I don't travel much any more. Resist!

Saturday, September 24, 2005

Hey. Major uncool.

I'm not cool. I hate it when I have revelations like this. I go along for months and months, totally deluded that I'm cool by Emily's friends who think I'm cool or by publishing articles that may or may not be cool in magazines that are probably righteously uncool, and then I'm smacked in the head with the realization that it's all a sham, and I am lamentably, deplorably, inexorably uncool.

A friend of mine -- a young thang, whose talent is so towering and undeniable that I actually love her and am not jealous of her -- gave up acting and is now pursuing a musical career.

Her name is Addie Brownlee. And if you get a chance to see her or hear her or meet her, be nice to her. Why? Because she stores more acting talent in her little finger than Julia Roberts ever aspired to.

I'm always disappointed in Hollywood's obsession with beauty over talent, but Addie was beautiful *and* talented. Why she didn't "make it" as an actor is completely beyond me. Not only did she have the looks and the talent, but she actually went out there and tried to make it happen, which is no small accomplishment. I can't begin to count the actors who have disappeared into NYC and Chicago and LA in their attempts to "make it." The vast majority of them were no more talented than my parrots. (Although those untalented dozens were absolutely gorgeous.)

And honestly, Addie's only 28 or 29 or so. I worked with her on "Our Town" at the Clarence Brown Theatre (in Knoxville, TN). She played Emily. I played her mother. And every second that she was on the stage was a lesson in perfection. I always watched her closing scenes. Those scenes when she was dead and reliving her birthday -- oh, the agony, the ecstasy, the sheer torture of never meeting her eyes for fear that I would lose my delicate grasp on my detachment from the meaningfulness of the scene.

(True story: I painted my toenails bright purple in an effort to find something else to think about during that scene. It was so hard, with Addie/Emily right there next to me, feeling so thoroughly connected to the life that she had lost, to stand there and stir imaginary oatmeal for what seemed like an eternity. "If it were a snake, it would have bit ya," I said, night after night, and thought, "I am not here, I am not here, I am not here, I have chipped purple polish on my toenails, I am not here.")

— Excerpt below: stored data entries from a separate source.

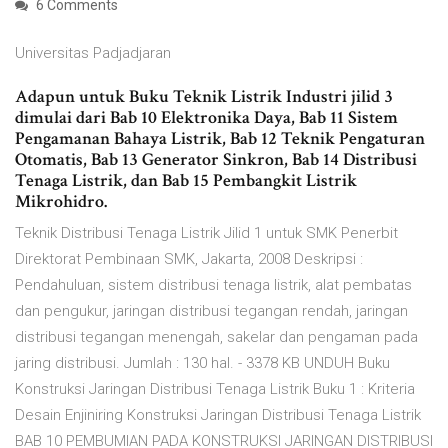
6 Comments
Universitas Padjadjaran
Adapun untuk Buku Teknik Listrik Industri jilid 3
dimulai dari Bab 10 Elektronika Daya, Bab 11 Sistem
Pengamanan Bahaya Listrik, Bab 12 Teknik Pengaturan
Otomatis, Bab 13 Generator Sinkron, Bab 14 Distribusi
Tenaga Listrik, dan Bab 15 Pembangkit Listrik
Mikrohidro.
Teknik Distribusi Tenaga Listrik Jilid 1 untuk SMK Penerbit
Direktorat Pembinaan SMK, Jakarta, 2008 Deskripsi :
Pendahuluan, sistem distribusi tenaga listrik, alat pembatas
dan pengukur, jaringan distribusi tegangan rendah, jaringan
distribusi tegangan menengah, sakelar dan pengaman pada
jaring distribusi. Jumlah : 130 hal. - 3378 KB UNDUH Buku
Konstruksi Jaringan Distribusi Tenaga Listrik Buku 1 : Kriteria
Desain Enjiniring Konstruksi Jaringan Distribusi Tenaga Listrik
BAB 10 PEMBUMIAN PADA KONSTRUKSI JARINGAN DISTRIBUSI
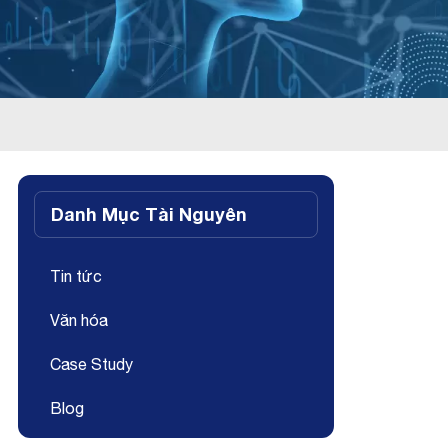
Danh Mục Tài Nguyên
Tin tức
Văn hóa
Case Study
Blog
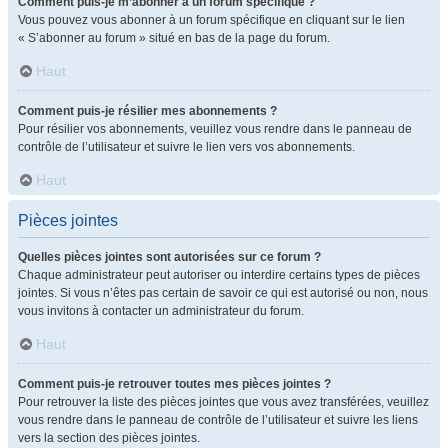
Comment puis-je m’abonner à un forum spécifique ?
Vous pouvez vous abonner à un forum spécifique en cliquant sur le lien
« S’abonner au forum » situé en bas de la page du forum.
Haut
Comment puis-je résilier mes abonnements ?
Pour résilier vos abonnements, veuillez vous rendre dans le panneau de
contrôle de l’utilisateur et suivre le lien vers vos abonnements.
Haut
Pièces jointes
Quelles pièces jointes sont autorisées sur ce forum ?
Chaque administrateur peut autoriser ou interdire certains types de pièces
jointes. Si vous n’êtes pas certain de savoir ce qui est autorisé ou non, nous
vous invitons à contacter un administrateur du forum.
Haut
Comment puis-je retrouver toutes mes pièces jointes ?
Pour retrouver la liste des pièces jointes que vous avez transférées, veuillez
vous rendre dans le panneau de contrôle de l’utilisateur et suivre les liens
vers la section des pièces jointes.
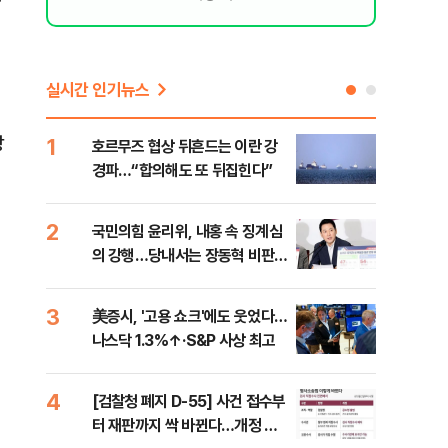
실시간 인기뉴스
방
1
6
호르무즈 협상 뒤흔드는 이란 강
"대
경파…“합의해도 또 뒤집힌다”
'4
췄
2
7
국민의힘 윤리위, 내홍 속 징계심
"아
의 강행…당내서는 장동혁 비판
철 
목소리
데일
3
8
美증시, '고용 쇼크'에도 웃었다…
[단
나스닥 1.3%↑·S&P 사상 최고
1%
4
9
[검찰청 폐지 D-55] 사건 접수부
“우
터 재판까지 싹 바뀐다…개정 형
러…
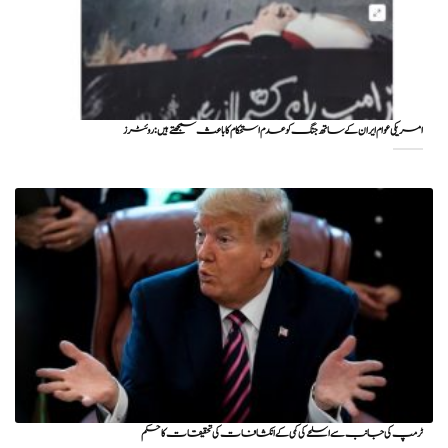
امریکی عوام ایران کے ساتھ جنگ کو عدم استحکام کا باعث سمجھتے ہیں: روئٹرز
ٹرمپ کی جانب سے اسلحے کی کمی کے انکشافات کی تحقیقات کا حکم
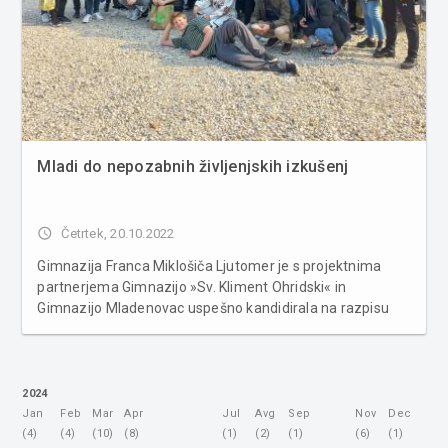
Mladi do nepozabnih življenjskih izkušenj
access_time
Četrtek, 20.10.2022
Gimnazija Franca Miklošiča Ljutomer je s projektnima
partnerjema Gimnazijo »Sv. Kliment Ohridski« in
Gimnazijo Mladenovac uspešno kandidirala na razpisu
Erasmus+: Mladi v akciji: Mladinske izmenjave. Projekt so
poimenovali Šport in umetnost zdravita dušo, saj
opažajo, da mladi, zlasti v t...
2024
Jan
Feb
Mar
Apr
Jul
Avg
Sep
Nov
Dec
(4)
(4)
(10)
(8)
(1)
(2)
(1)
(6)
(1)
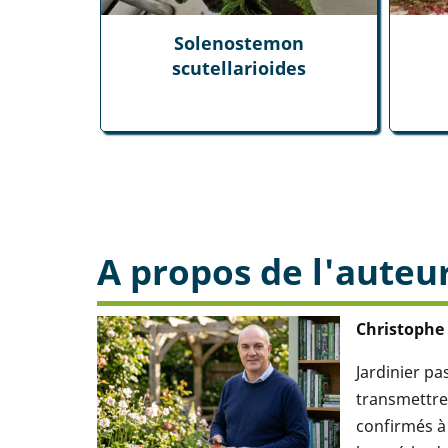
Solenostemon
scutellarioides
A propos de l'auteu
Christophe
Jardinier p
transmettre 
confirmés à 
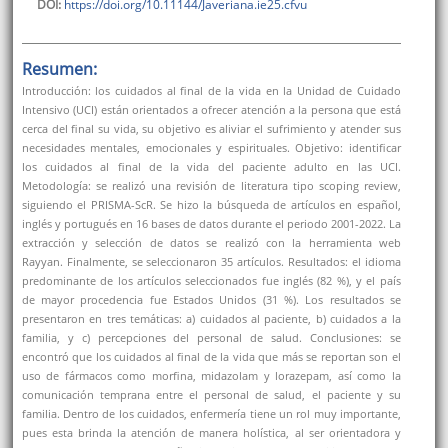
DOI:
https://doi.org/10.11144/Javeriana.ie25.cfvu
Resumen:
Introducción: los cuidados al final de la vida en la Unidad de Cuidado
Intensivo (UCI) están orientados a ofrecer atención a la persona que está
cerca del final su vida, su objetivo es aliviar el sufrimiento y atender sus
necesidades mentales, emocionales y espirituales. Objetivo: identificar
los cuidados al final de la vida del paciente adulto en las UCI.
Metodología: se realizó una revisión de literatura tipo scoping review,
siguiendo el PRISMA-ScR. Se hizo la búsqueda de artículos en español,
inglés y portugués en 16 bases de datos durante el periodo 2001-2022. La
extracción y selección de datos se realizó con la herramienta web
Rayyan. Finalmente, se seleccionaron 35 artículos. Resultados: el idioma
predominante de los artículos seleccionados fue inglés (82 %), y el país
de mayor procedencia fue Estados Unidos (31 %). Los resultados se
presentaron en tres temáticas: a) cuidados al paciente, b) cuidados a la
familia, y c) percepciones del personal de salud. Conclusiones: se
encontró que los cuidados al final de la vida que más se reportan son el
uso de fármacos como morfina, midazolam y lorazepam, así como la
comunicación temprana entre el personal de salud, el paciente y su
familia. Dentro de los cuidados, enfermería tiene un rol muy importante,
pues esta brinda la atención de manera holística, al ser orientadora y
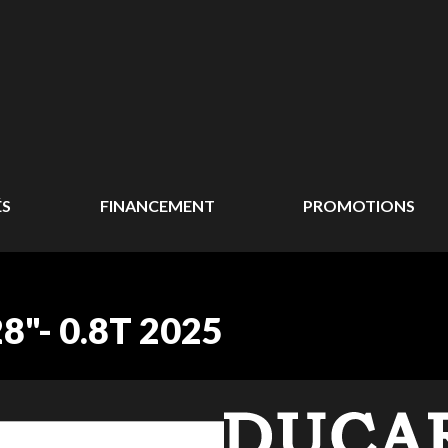
ÉS
FINANCEMENT
PROMOTIONS
"- 0.8T 2025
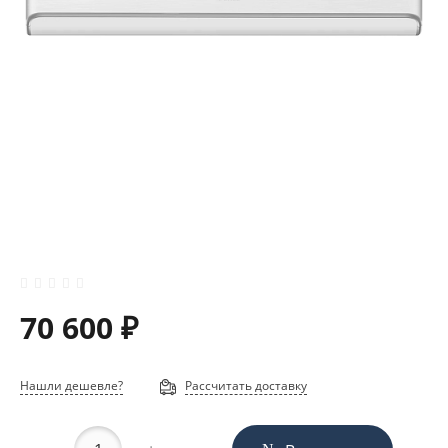
70 600 ₽
Нашли дешевле?
Рассчитать доставку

Addie could still win an Academy Award. She could still redefine American cinema acting. But for now, she's touring tiny dives and playing her guitar and making music for those few who are poetic enough to hear her voice.

And I? I am writing for scrapbooking magazines and wondering why I never wrote the Great American Novel or braving the life of the impoverished actor in NYC or Chicago or LA.

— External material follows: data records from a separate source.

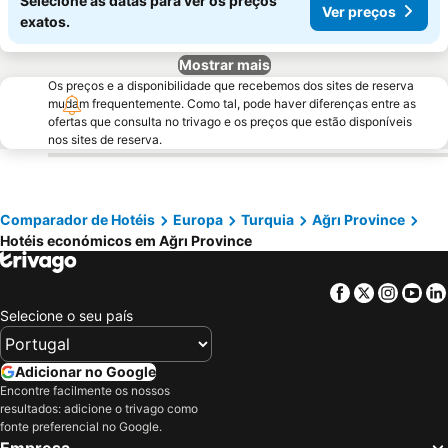
Selecione as datas para ver os preços
Ver preços
exatos.
Mostrar mais
Os preços e a disponibilidade que recebemos dos sites de reserva
mudam frequentemente. Como tal, pode haver diferenças entre as
ofertas que consulta no trivago e os preços que estão disponíveis
nos sites de reserva.
Comparador de Hotéis
Europa
Turquia
Ağrı Province
Hotéis económicos em Ağrı Province
Facebook
Twitter
Insta
Yo
Selecione o seu país
Adicionar no Google
Encontre facilmente os nossos
resultados: adicione o trivago como
fonte preferencial no Google.
Empresa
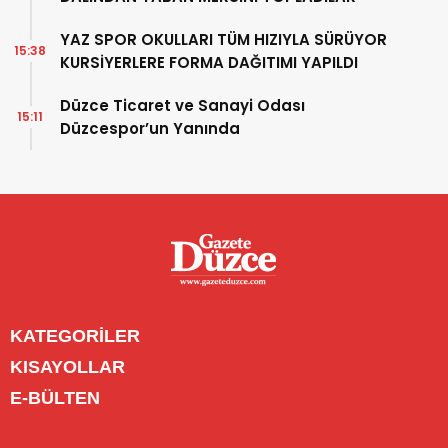
YAZ SPOR OKULLARI TÜM HIZIYLA SÜRÜYOR
15:38
KURSİYERLERE FORMA DAĞITIMI YAPILDI
Düzce Ticaret ve Sanayi Odası
15:11
Düzcespor’un Yanında
KATEGORİLER
Menü seçimi yapın. WP-ADMIN → Görünüm → Menüler
KISAYOLLAR
sayfasından menü eşleştirmesi yapınız.
Menü seçimi yapın. WP-ADMIN → Görünüm → Menüler
E-BÜLTEN
sayfasından menü eşleştirmesi yapınız.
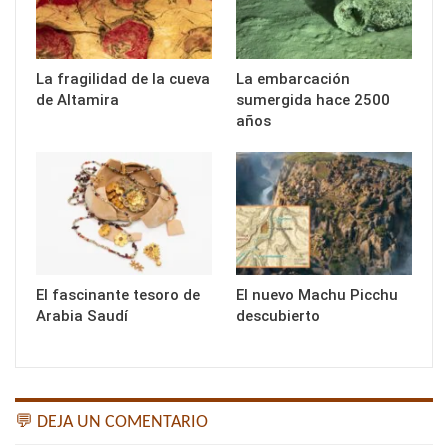
La fragilidad de la cueva
La embarcación
de Altamira
sumergida hace 2500
años
El fascinante tesoro de
El nuevo Machu Picchu
Arabia Saudí
descubierto
💬 DEJA UN COMENTARIO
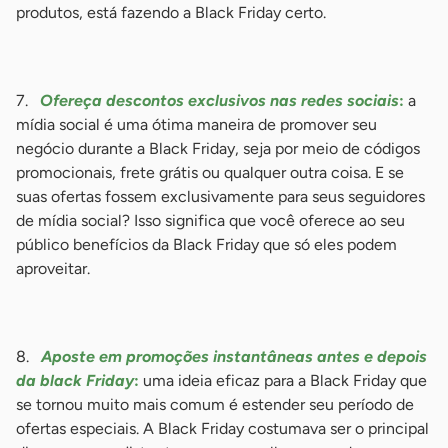
produtos, está fazendo a Black Friday certo.
-
7.
Ofereça descontos exclusivos nas redes sociais
:
a
mídia social é uma ótima maneira de promover seu
negócio durante a Black Friday, seja por meio de códigos
promocionais, frete grátis ou qualquer outra coisa. E se
suas ofertas fossem exclusivamente para seus seguidores
de mídia social? Isso significa que você oferece ao seu
público benefícios da Black Friday que só eles podem
aproveitar.
-
8.
Aposte em promoções instantâneas antes e depois
da black Friday
:
uma ideia eficaz para a Black Friday que
se tornou muito mais comum é estender seu período de
ofertas especiais. A Black Friday costumava ser o principal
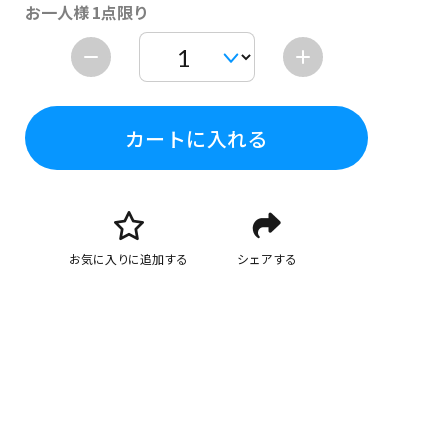
お一人様 1点限り
カートに入れる
お気に入りに追加する
シェアする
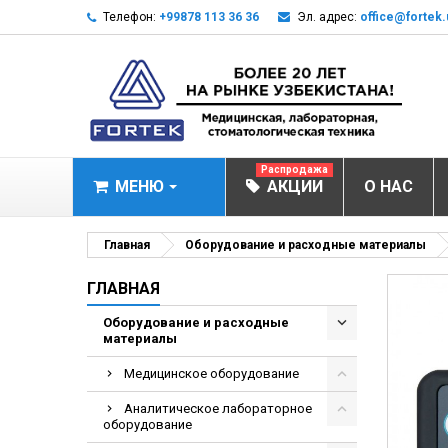
Телефон:
+99878 113 36 36
Эл. адрес:
office@fortek.
Распродажа
МЕНЮ
АКЦИИ
О НАС
МЕДИЦИНСКОЕ О
Главная
Оборудование и расходные материалы
Анализаторы газ
ГЛАВНАЯ
Анализатор им
Оборудование и расходные
материалы
Анализаторы им
Анализаторы мо
Медицинское оборудование
Биохимические 
Аналитическое лабораторное
оборудование
Видеокольпоско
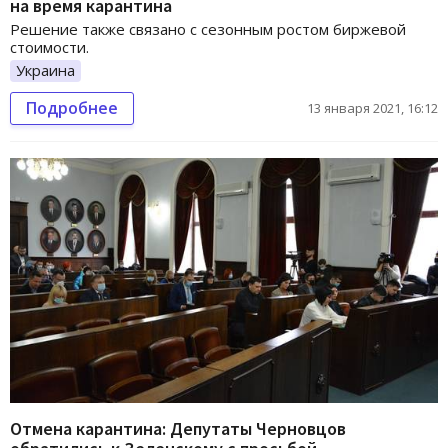
на время карантина
Решение также связано с сезонным ростом биржевой
стоимости.
Украина
Подробнее
13 января 2021, 16:12
Отмена карантина: Депутаты Черновцов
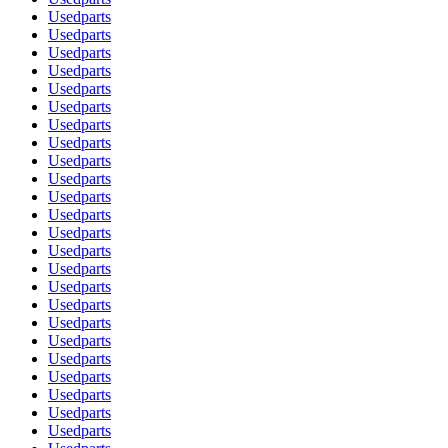
Usedparts
Usedparts
Usedparts
Usedparts
Usedparts
Usedparts
Usedparts
Usedparts
Usedparts
Usedparts
Usedparts
Usedparts
Usedparts
Usedparts
Usedparts
Usedparts
Usedparts
Usedparts
Usedparts
Usedparts
Usedparts
Usedparts
Usedparts
Usedparts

Then I remember *my* Emily and my Woodrow, my parrots and my cat, my husband and my disintegrating hovel in the boonies. There's a new strip mall being slowly built near the grocery store in Loudon, and gas prices have rocketed to $3 a gallon. My scrap space is still a mess, and I never finish my beading projects, and homeschooling wakes me up in the middle of the night and makes me wonder why -- why -- why I'm still living this strange life of mine.

I'm not cool. I'm not famous. I'm not hanging out with Green Day after their concerts nor leading forays into the South American jungle to catalog the living creatures that have yet to be catalogued.

But that's OK. I'm still me. Somewhere under all this mess, I'm still me.